This Labor Day, I pause to reflect for a few moments. And if I’m honest, I will confess that I struggle to maintain a balance between two extremes: working my heart to the bone to try please those I work for or with versus not really caring about work and wanting to somehow escape its responsibilities.
The first extreme springs from a fear that the work I’ve done and all the work I’ve yet to do will somehow never really be good enough. The second has roots in the over-exhaustion that comes when I find myself trying to recover from the backlash of the first.
And somehow, I have a feeling I’m not the only one out there who has found him/herself in this boat, caught in this cycle.
So my mind floats to those old, wise words telling me not to worry, not to fear. “Look at the birds and the flowers – they don’t worry and all is provided for them…” And yet, I see members of the natural world also doing their “work” and receiving the gifts provided for them, gathering and storing for the winter ahead. Noticing one of my bushy-tailed little neighbors yesterday inspired me to write this poem:
Instincts sharp
and shiny
eyes vigilant
enough to
steer clear
of my
careening tires–
even though
that mouthful
surely outweighs
your head.
Bounding gracefully
over blades,
launching expertly
onto bark…
I instinctively
want to
hear if
you fear
the knowns–
and unknowns–
of winter?
Then I ask myself – what’s the difference between worry and fear?

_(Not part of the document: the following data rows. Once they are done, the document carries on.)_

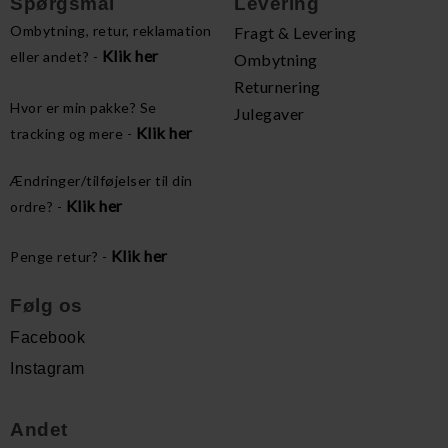
Spørgsmål
Levering
Ombytning, retur, reklamation
Fragt & Levering
Klik her
eller andet? -
Ombytning
Returnering
Hvor er min pakke? Se
Julegaver
Klik her
tracking og mere -
Ændringer/tilføjelser til din
Klik her
ordre? -
Klik her
Penge retur? -
Følg os
Facebook
Instagram
Andet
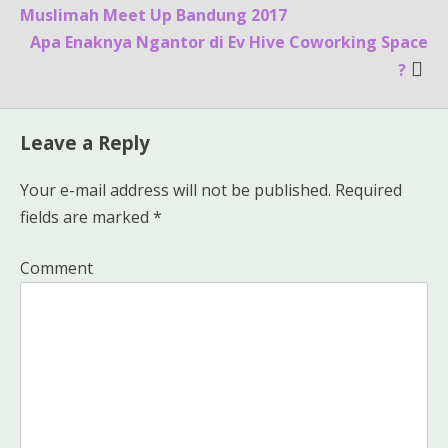
navigation
Muslimah Meet Up Bandung 2017
Apa Enaknya Ngantor di Ev Hive Coworking Space
?
Leave a Reply
Your e-mail address will not be published.
Required
fields are marked
*
Comment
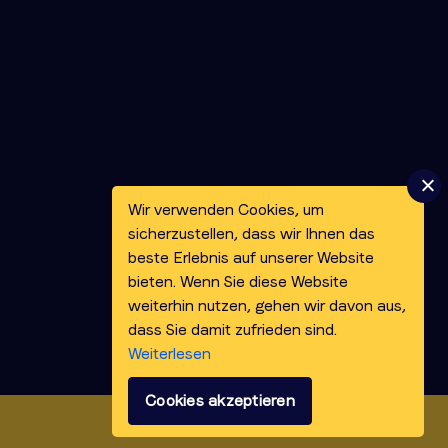
Wir verwenden Cookies, um
sicherzustellen, dass wir Ihnen das
beste Erlebnis auf unserer Website
bieten. Wenn Sie diese Website
weiterhin nutzen, gehen wir davon aus,
dass Sie damit zufrieden sind.
Weiterlesen
Cookies akzeptieren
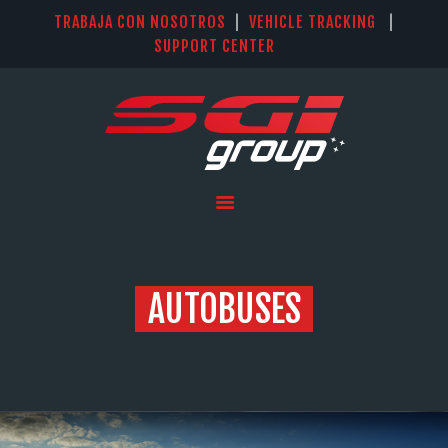
TRABAJA CON NOSOTROS
|
VEHICLE TRACKING
|
SUPPORT CENTER
INICIO
SISTEMAS
SOLUCIÓN KIT IQAN LM
PARKER
SERVICIOS
NOSOTROS
AUTOBUSES
CONTACTO
IDIOMAS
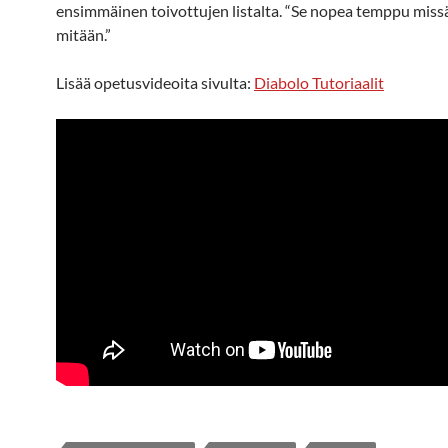
ensimmäinen toivottujen listalta. “Se nopea temppu miss
mitään.”
Lisää opetusvideoita sivulta:
Diabolo Tutoriaalit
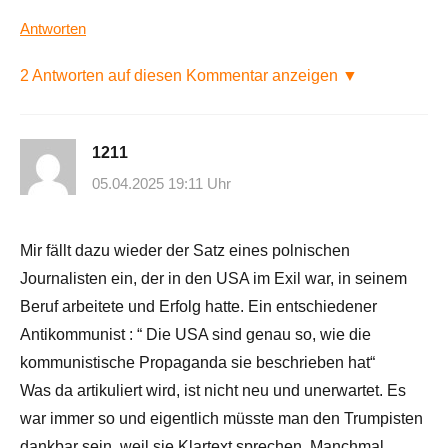
Antworten
2 Antworten auf diesen Kommentar anzeigen ▼
1211
05.04.2025 19:11 Uhr
Mir fällt dazu wieder der Satz eines polnischen
Journalisten ein, der in den USA im Exil war, in seinem
Beruf arbeitete und Erfolg hatte. Ein entschiedener
Antikommunist : “ Die USA sind genau so, wie die
kommunistische Propaganda sie beschrieben hat“
Was da artikuliert wird, ist nicht neu und unerwartet. Es
war immer so und eigentlich müsste man den Trumpisten
dankbar sein, weil sie Klartext sprechen. Manchmal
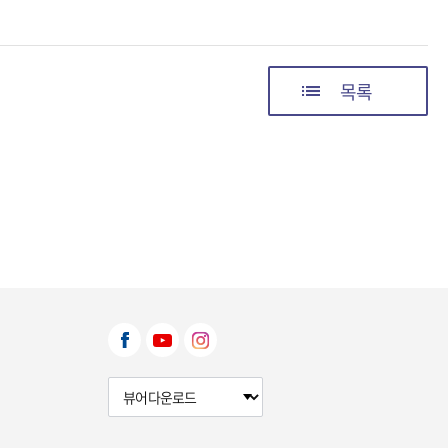
목록
뷰어다운로드 선택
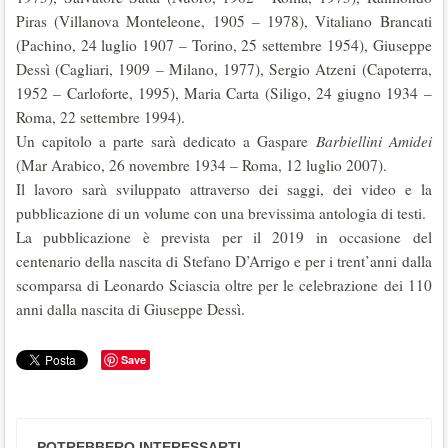
Piras (Villanova Monteleone, 1905 – 1978), Vitaliano Brancati
(Pachino, 24 luglio 1907 – Torino, 25 settembre 1954), Giuseppe
Dessì (Cagliari, 1909 – Milano, 1977), Sergio Atzeni (Capoterra,
1952 – Carloforte, 1995), Maria Carta (Siligo, 24 giugno 1934 –
Roma, 22 settembre 1994).
Un capitolo a parte sarà dedicato a Gaspare
Barbiellini Amidei
(Mar Arabico, 26 novembre 1934 – Roma, 12 luglio 2007).
Il lavoro sarà sviluppato attraverso dei saggi, dei video e la
pubblicazione di un volume con una brevissima antologia di testi.
La pubblicazione è prevista per il 2019 in occasione del
centenario della nascita di Stefano D’Arrigo e per i trent’anni dalla
scomparsa di Leonardo Sciascia oltre per le celebrazione dei 110
anni dalla nascita di Giuseppe Dessì.
Save
POTREBBERO INTERESSARTI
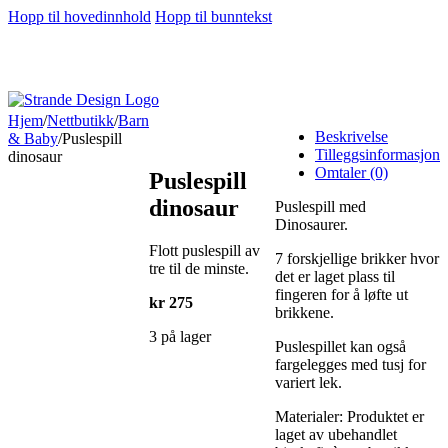
Hopp til hovedinnhold
Hopp til bunntekst
Hjem
/
Nettbutikk
/
Barn
Beskrivelse
& Baby
/
Puslespill
Tilleggsinformasjon
dinosaur
Omtaler (0)
Puslespill
dinosaur
Puslespill med
Dinosaurer.
Flott puslespill av
7 forskjellige brikker hvor
tre til de minste.
det er laget plass til
fingeren for å løfte ut
kr
275
brikkene.
3 på lager
Puslespillet kan også
fargelegges med tusj for
variert lek.
Materialer: Produktet er
laget av ubehandlet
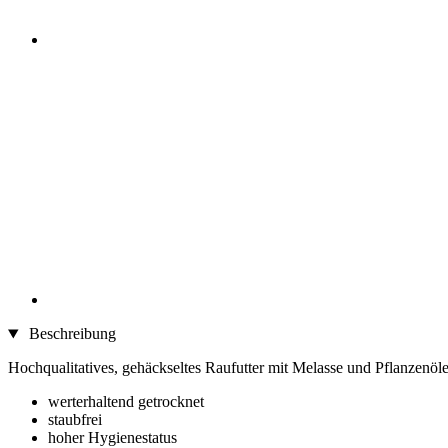
Beschreibung
Hochqualitatives, gehäckseltes Raufutter mit Melasse und Pflanzenöl
werterhaltend getrocknet
staubfrei
hoher Hygienestatus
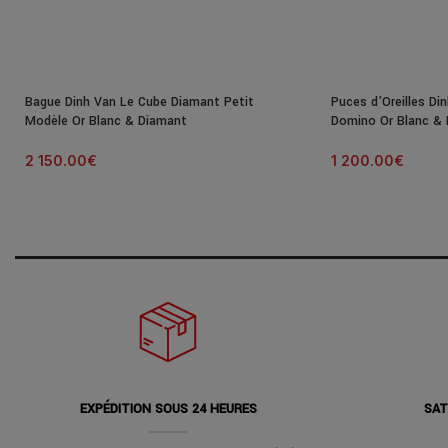
Bague Dinh Van Le Cube Diamant Petit
Puces d’Oreilles Di
Modèle Or Blanc & Diamant
Domino Or Blanc &
2 150.00
€
1 200.00
€
EXPÉDITION SOUS 24 HEURES
SAT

And how are humans different than animals with our given ability to make choices — choices that include one to trust the Creator when fear or worry (or both) would threaten to drain the joy from work that we should be reaping along with a salary (as Solomon suggested in Ecclesiastes 3:12-13)?
My head tells me that the contented and peaceful trusting-middle is the place where I should dwell, and my heart cries with the need to comply. But every day, as I face the winter of the world, I, the human, must make a very real choice: to be a little bit more like the lily, the sparrow, the squirrel.